» What is expected: Show each line from the listing that includes the word "info".
"""
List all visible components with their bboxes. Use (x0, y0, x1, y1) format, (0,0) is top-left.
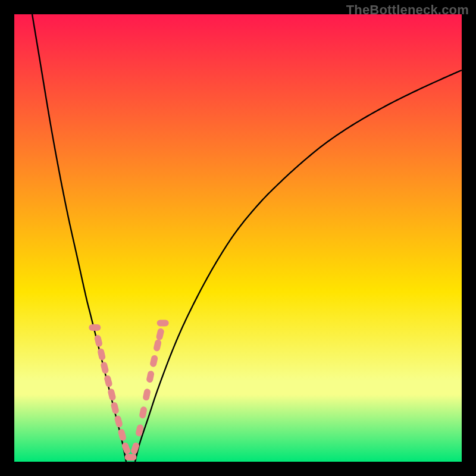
marker-capsule (125, 454, 137, 461)
gradient-background (14, 14, 462, 462)
marker-capsule (157, 320, 169, 326)
watermark-text: TheBottleneck.com (346, 2, 469, 18)
chart-frame (14, 14, 462, 462)
chart-svg (14, 14, 462, 462)
marker-capsule (89, 324, 101, 331)
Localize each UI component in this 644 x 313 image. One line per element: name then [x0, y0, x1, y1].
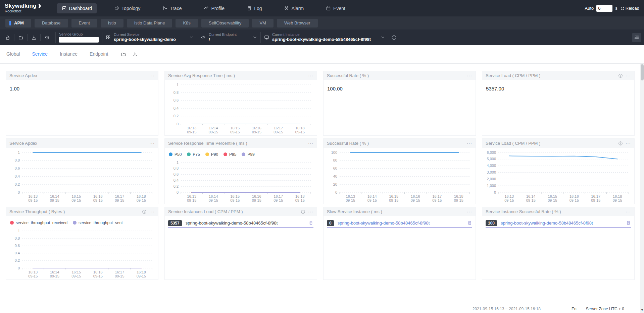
svg-text:16:16: 16:16 [93, 194, 103, 198]
language-toggle[interactable]: En [572, 307, 577, 311]
card-title: Service Instances Load ( CPM / PPM ) [168, 209, 243, 214]
top-navbar: Skywalking Rocketbot DashboardTopologyTr… [0, 0, 644, 16]
more-options-icon[interactable]: ··· [308, 209, 313, 214]
svg-text:0.2: 0.2 [15, 182, 20, 186]
subnav-item-k8s[interactable]: K8s [176, 19, 198, 27]
more-options-icon[interactable]: ··· [149, 209, 155, 214]
card-service-instances-load-cpm-ppm: Service Instances Load ( CPM / PPM ) ···… [164, 207, 317, 280]
scroll-down-arrow[interactable]: ▼ [640, 308, 644, 312]
download-icon[interactable] [29, 35, 39, 40]
legend-item[interactable]: service_throughput_sent [73, 221, 122, 225]
subnav-item-vm[interactable]: VM [252, 19, 274, 27]
legend-dot [73, 221, 77, 225]
legend-item[interactable]: P50 [169, 152, 182, 157]
app-logo[interactable]: Skywalking Rocketbot [5, 3, 42, 13]
nav-item-event[interactable]: Event [321, 3, 350, 13]
info-icon[interactable] [618, 73, 623, 78]
svg-text:09-15: 09-15 [411, 198, 420, 202]
nav-item-profile[interactable]: Profile [199, 3, 229, 13]
svg-text:16:17: 16:17 [432, 194, 442, 198]
svg-text:0.4: 0.4 [15, 251, 20, 255]
svg-text:09-15: 09-15 [613, 198, 622, 202]
instance-name[interactable]: spring-boot-skywalking-demo-58b48465cf-8… [501, 221, 593, 226]
svg-text:16:17: 16:17 [115, 194, 124, 198]
svg-text:0: 0 [177, 190, 179, 194]
auto-interval-input[interactable] [596, 5, 612, 12]
folder-icon[interactable] [121, 52, 126, 57]
legend-item[interactable]: P95 [224, 152, 236, 157]
svg-text:09-15: 09-15 [209, 198, 218, 202]
divider [55, 32, 56, 43]
subnav-item-selfobservability[interactable]: SelfObservability [201, 19, 249, 27]
nav-item-dashboard[interactable]: Dashboard [57, 3, 97, 13]
subnav-item-apm[interactable]: APM [5, 19, 31, 27]
svg-text:09-15: 09-15 [367, 198, 377, 202]
info-icon[interactable] [301, 209, 305, 214]
chevron-down-icon [381, 35, 385, 40]
tab-global[interactable]: Global [4, 45, 22, 63]
svg-text:0: 0 [335, 190, 337, 194]
svg-text:09-15: 09-15 [93, 198, 103, 202]
current-instance-selector[interactable]: Current Instance spring-boot-skywalking-… [264, 33, 385, 43]
current-endpoint-selector[interactable]: Current Endpoint / [201, 33, 257, 43]
more-options-icon[interactable]: ··· [308, 141, 313, 146]
subnav-item-istio-data-plane[interactable]: Istio Data Plane [127, 19, 172, 27]
svg-text:80: 80 [333, 158, 337, 162]
download-icon[interactable] [132, 52, 138, 57]
subnav-item-istio[interactable]: Istio [101, 19, 123, 27]
tab-instance[interactable]: Instance [58, 45, 80, 63]
card-service-load-cpm-ppm: Service Load ( CPM / PPM ) ···5357.00 [482, 71, 635, 136]
collapse-panel-button[interactable] [632, 33, 641, 42]
subnav-item-event[interactable]: Event [71, 19, 97, 27]
chart-legend: service_throughput_receivedservice_throu… [6, 216, 158, 226]
copy-icon[interactable] [308, 221, 313, 226]
nav-item-log[interactable]: Log [242, 3, 266, 13]
more-options-icon[interactable]: ··· [467, 141, 472, 146]
more-options-icon[interactable]: ··· [308, 73, 313, 78]
folder-icon[interactable] [16, 35, 26, 40]
instance-name[interactable]: spring-boot-skywalking-demo-58b48465cf-8… [338, 221, 430, 226]
legend-label: P75 [193, 152, 200, 157]
legend-dot [10, 221, 14, 225]
copy-icon[interactable] [626, 221, 631, 226]
svg-text:16:13: 16:13 [187, 126, 196, 130]
subnav-item-database[interactable]: Database [35, 19, 68, 27]
svg-text:09-15: 09-15 [115, 274, 124, 278]
nav-item-topology[interactable]: Topology [109, 3, 145, 13]
more-options-icon[interactable]: ··· [149, 73, 155, 78]
subnav-item-web-browser[interactable]: Web Browser [277, 19, 318, 27]
copy-icon[interactable] [467, 221, 472, 226]
more-options-icon[interactable]: ··· [467, 73, 472, 78]
svg-text:16:15: 16:15 [230, 126, 240, 130]
info-icon[interactable] [142, 209, 147, 214]
legend-item[interactable]: P75 [187, 152, 200, 157]
card-header: Service Throughput ( Bytes ) ··· [6, 207, 158, 216]
more-options-icon[interactable]: ··· [626, 209, 631, 214]
reload-button[interactable]: Reload [620, 6, 639, 11]
more-options-icon[interactable]: ··· [626, 141, 631, 146]
card-header: Slow Service Instance ( ms ) ··· [324, 207, 476, 216]
tab-service[interactable]: Service [30, 45, 50, 63]
nav-item-alarm[interactable]: Alarm [279, 3, 308, 13]
more-options-icon[interactable]: ··· [467, 209, 472, 214]
info-icon[interactable] [390, 34, 398, 41]
service-group-input[interactable] [59, 37, 99, 43]
tab-endpoint[interactable]: Endpoint [88, 45, 110, 63]
vertical-scrollbar[interactable]: ▼ [640, 64, 644, 313]
svg-text:2,000: 2,000 [487, 177, 496, 181]
history-icon[interactable] [42, 35, 52, 40]
more-options-icon[interactable]: ··· [626, 73, 631, 78]
more-options-icon[interactable]: ··· [149, 141, 155, 146]
svg-text:09-15: 09-15 [28, 274, 38, 278]
legend-item[interactable]: P99 [242, 152, 254, 157]
value-badge: 5357 [168, 220, 182, 226]
card-header: Service Apdex ··· [6, 139, 158, 148]
current-service-selector[interactable]: Current Service spring-boot-skywalking-d… [106, 33, 194, 43]
scrollbar-thumb[interactable] [641, 64, 644, 80]
legend-item[interactable]: P90 [205, 152, 218, 157]
nav-item-trace[interactable]: Trace [158, 3, 186, 13]
main-nav: DashboardTopologyTraceProfileLogAlarmEve… [57, 3, 350, 13]
info-icon[interactable] [618, 141, 623, 146]
legend-item[interactable]: service_throughput_received [10, 221, 67, 225]
lock-icon[interactable] [3, 35, 13, 40]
"""
» Task result:
info-icon[interactable] [618, 73, 623, 78]
info-icon[interactable] [301, 209, 305, 214]
info-icon[interactable] [142, 209, 147, 214]
info-icon[interactable] [390, 34, 398, 41]
info-icon[interactable] [618, 141, 623, 146]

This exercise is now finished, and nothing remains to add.